2, /odom odometer information, used to obtain the current position and speed of the real car in real time, of course, here you can also be replaced by what gps imu and other information, just need to finally be transformed into the corresponding state of the training inputs
3, /goal_x and /goal_y. Here is to receive the coordinates of our target position, because of laziness directly wrote two float32 Subscriber to receive, the back can be changed to a custom message or what the odometer information
The next step is to consolidate the information and return an array of state statuses
def GetStates(self): # Actually, this is much the same as the way we got the information in velody_env.py earlier.
target =False
v_state = []
v_state[:] = self.velodyne_data[:]
# Radar status input
laser_state = [v_state]
self.odom_x = self.last_odom.pose.pose.position.x
self.odom_y = self.last_odom.pose.pose.position.y
quaternion = Quaternion(
self.last_odom.pose.pose.orientation.w,
self.last_odom.pose.pose.orientation.x,
self.last_odom.pose.pose.orientation.y,
self.last_odom.pose.pose.orientation.z,
)
euler = quaternion.to_euler(degrees=False)

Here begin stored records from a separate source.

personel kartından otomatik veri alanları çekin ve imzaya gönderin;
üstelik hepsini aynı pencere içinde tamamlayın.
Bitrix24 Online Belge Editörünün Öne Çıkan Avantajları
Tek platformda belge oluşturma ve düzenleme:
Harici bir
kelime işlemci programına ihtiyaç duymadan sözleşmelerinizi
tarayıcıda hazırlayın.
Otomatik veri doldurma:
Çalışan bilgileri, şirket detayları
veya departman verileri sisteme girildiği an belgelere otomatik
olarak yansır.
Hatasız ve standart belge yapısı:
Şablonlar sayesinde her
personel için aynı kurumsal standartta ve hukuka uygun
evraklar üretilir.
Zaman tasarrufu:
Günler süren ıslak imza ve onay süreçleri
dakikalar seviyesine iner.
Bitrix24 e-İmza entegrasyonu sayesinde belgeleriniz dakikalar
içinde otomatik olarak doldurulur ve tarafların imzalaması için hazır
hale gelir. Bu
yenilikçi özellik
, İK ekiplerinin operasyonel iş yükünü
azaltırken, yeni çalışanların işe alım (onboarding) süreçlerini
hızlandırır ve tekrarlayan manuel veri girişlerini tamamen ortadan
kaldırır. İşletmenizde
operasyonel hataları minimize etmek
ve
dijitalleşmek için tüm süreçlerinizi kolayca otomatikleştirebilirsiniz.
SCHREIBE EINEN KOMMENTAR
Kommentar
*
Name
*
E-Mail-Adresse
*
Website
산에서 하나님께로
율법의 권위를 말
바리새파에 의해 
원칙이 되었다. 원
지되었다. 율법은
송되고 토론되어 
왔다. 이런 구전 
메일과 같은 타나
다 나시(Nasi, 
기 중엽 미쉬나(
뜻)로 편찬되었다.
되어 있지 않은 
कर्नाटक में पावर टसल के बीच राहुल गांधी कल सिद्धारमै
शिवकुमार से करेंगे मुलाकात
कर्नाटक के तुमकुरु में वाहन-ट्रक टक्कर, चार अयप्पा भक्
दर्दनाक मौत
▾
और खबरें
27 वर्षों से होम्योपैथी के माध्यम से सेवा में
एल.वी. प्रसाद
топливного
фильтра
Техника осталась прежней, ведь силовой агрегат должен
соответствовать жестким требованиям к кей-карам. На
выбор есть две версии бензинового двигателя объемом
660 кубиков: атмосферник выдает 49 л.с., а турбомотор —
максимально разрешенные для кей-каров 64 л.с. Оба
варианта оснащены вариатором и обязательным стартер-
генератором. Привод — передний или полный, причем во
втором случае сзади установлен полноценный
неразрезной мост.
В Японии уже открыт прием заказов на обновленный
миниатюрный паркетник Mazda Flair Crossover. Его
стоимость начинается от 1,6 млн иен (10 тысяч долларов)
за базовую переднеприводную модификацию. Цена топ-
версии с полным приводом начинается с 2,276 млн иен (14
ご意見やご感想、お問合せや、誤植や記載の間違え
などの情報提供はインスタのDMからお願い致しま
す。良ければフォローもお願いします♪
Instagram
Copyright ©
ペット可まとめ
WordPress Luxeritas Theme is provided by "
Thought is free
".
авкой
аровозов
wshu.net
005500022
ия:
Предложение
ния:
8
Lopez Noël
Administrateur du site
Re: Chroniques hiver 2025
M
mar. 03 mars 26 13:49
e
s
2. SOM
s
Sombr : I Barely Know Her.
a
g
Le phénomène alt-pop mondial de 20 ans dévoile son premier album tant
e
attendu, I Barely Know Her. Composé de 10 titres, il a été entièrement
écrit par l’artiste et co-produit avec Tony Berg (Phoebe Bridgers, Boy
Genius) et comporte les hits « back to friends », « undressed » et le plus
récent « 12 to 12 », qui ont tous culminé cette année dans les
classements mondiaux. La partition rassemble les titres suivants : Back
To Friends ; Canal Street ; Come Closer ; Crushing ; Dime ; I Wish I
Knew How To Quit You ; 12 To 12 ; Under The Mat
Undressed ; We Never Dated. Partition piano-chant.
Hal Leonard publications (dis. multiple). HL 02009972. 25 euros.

angle = round(euler[2], 4)
distance = np.linalg.norm(
[self.odom_x - self.goal_x, self.odom_y - self.goal_y]
)
skew_x = self.goal_x - self.odom_x
skew_y = self.goal_y - self.odom_y
dot = skew_x * 1 + skew_y * 0
mag1 = math.sqrt(math.pow(skew_x, 2) + math.pow(skew_y, 2))
mag2 = math.sqrt(math.pow(1, 2) + math.pow(0, 2))

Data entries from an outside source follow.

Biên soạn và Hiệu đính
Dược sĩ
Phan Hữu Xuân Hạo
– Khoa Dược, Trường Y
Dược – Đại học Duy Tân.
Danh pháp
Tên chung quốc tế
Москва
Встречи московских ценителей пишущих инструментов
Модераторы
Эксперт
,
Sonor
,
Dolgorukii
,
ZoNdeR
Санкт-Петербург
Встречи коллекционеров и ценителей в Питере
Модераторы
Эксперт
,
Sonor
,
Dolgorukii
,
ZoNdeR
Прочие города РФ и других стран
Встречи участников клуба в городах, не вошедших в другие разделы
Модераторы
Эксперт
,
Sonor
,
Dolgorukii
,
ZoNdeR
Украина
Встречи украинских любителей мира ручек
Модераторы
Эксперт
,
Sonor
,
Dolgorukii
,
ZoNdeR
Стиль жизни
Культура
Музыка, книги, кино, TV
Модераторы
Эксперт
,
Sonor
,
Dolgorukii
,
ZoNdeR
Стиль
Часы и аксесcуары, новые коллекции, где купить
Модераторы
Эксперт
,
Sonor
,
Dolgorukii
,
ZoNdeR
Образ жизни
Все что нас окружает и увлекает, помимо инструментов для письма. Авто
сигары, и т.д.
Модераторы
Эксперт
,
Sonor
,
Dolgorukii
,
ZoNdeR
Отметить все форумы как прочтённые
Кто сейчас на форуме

beta = math.acos(dot / (mag1 * mag2))
if skew_y < 0:
if skew_x < 0:
beta = -beta
else:
beta = 0 - beta
theta = beta - angle
if theta > np.pi:
theta = np.pi - theta
theta = -np.pi - theta
if theta < -np.pi:
theta = -np.pi - theta
theta = np.pi - theta
self.dis = distance
if distance < GOAL_REACHED_DIST:
target = True
# Robot status input
robot_state = [distance, theta, self.last_odom.twist.twist.linear.x,self.last_odom.twist.twist.angular.z]
print(self.dis)
print(distance)
print(robot_state)
state = np.append(laser_state,robot_state)
# Finally, we return the cart's status inputs, including radar inputs and robot status inputs, as well as whether or not it has reached the target location
return state,target
(4) Simple executive part
rospy.init_node("my_car") #initialize node
car = mycar() # Instantiate the real car information fetching class
# -------- Lazy Target Points Released ---------------
xpub = rospy.Publisher("/goal_x",Float32,queue_size=10)

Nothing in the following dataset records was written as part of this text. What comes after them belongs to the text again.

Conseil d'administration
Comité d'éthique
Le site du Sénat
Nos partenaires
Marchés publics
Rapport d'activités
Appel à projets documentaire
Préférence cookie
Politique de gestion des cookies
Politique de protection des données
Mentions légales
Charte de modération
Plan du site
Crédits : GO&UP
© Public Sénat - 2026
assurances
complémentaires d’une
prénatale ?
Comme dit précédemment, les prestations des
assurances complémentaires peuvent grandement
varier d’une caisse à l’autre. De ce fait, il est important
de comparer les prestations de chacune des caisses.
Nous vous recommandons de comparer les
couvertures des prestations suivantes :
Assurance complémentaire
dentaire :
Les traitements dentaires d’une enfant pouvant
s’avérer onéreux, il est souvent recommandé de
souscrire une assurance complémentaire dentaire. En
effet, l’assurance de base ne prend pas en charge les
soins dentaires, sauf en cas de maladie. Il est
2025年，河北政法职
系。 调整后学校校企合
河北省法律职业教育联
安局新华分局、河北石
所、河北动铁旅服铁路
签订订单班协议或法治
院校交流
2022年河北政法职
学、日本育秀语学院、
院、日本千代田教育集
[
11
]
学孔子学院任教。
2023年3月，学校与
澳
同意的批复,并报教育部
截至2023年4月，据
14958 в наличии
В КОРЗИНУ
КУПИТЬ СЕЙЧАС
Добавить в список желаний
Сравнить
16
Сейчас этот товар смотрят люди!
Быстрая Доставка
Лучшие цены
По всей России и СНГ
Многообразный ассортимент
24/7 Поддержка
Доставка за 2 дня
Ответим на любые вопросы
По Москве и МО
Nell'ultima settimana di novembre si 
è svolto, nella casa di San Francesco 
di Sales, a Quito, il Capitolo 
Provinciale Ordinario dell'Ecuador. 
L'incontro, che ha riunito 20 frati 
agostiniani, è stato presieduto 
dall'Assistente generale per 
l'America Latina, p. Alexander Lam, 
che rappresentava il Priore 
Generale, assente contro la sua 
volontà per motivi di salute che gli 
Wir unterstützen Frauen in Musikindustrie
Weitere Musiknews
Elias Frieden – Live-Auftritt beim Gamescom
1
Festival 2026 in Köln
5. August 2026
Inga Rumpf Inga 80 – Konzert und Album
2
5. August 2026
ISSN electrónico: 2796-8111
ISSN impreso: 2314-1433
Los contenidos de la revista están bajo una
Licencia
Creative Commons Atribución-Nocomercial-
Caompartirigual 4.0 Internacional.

ypub = rospy.Publisher("/goal_y",Float32,queue_size=10)
xpub.publish(2.5)
ypub.publish(0.5)
network = TD3(24,2) #Instantiate TD3 network
pub = rospy.Publisher("/cmd_vel",Twist,queue_size=10) #/cmd_vel publish for controlling cart movement
rate = rospy.Rate(10) # wait frequency, equivalent to DELTA_TIME in the simulation environment
while not rospy.is_shutdown():
state,target = car.GetStates() #Get state information
if not target:
linear_x,angular_z = network.get_action(np.array(state)) # input state into network, output linear and angular velocity
cmd_vel = Twist() #Post speeds into Twist
cmd_vel.linear.x = linear_x/5 # here found that the fastest 1m/s is still too fast, so manually reduced to the maximum 0.2
cmd_vel.angular.z = angular_z/5
pub.publish(cmd_vel) #publish the message
if state[20]<COLLISION_DIST: #simply determine collision
pub.publish(Twist())
break
if target: #Simple to determine if the target has been reached or not
pub.publish(Twist())
break
rate.sleep() # stop for a period of time, let here set to 0.1s, then the control frequency is 10hz
Then run it and we can open rviz and see the cart move!
But here I use the cart actually simulation environment is not a cart, em but their control is also relatively similar to it, and finally can realize the corresponding effect, the most correct way is to import your own cart urdf into the gazebo simulation!
By the way, jupyter is used to write here, I found it really easy to mess with the algorithmic part of ROS inside jupyter! It’s worth a try!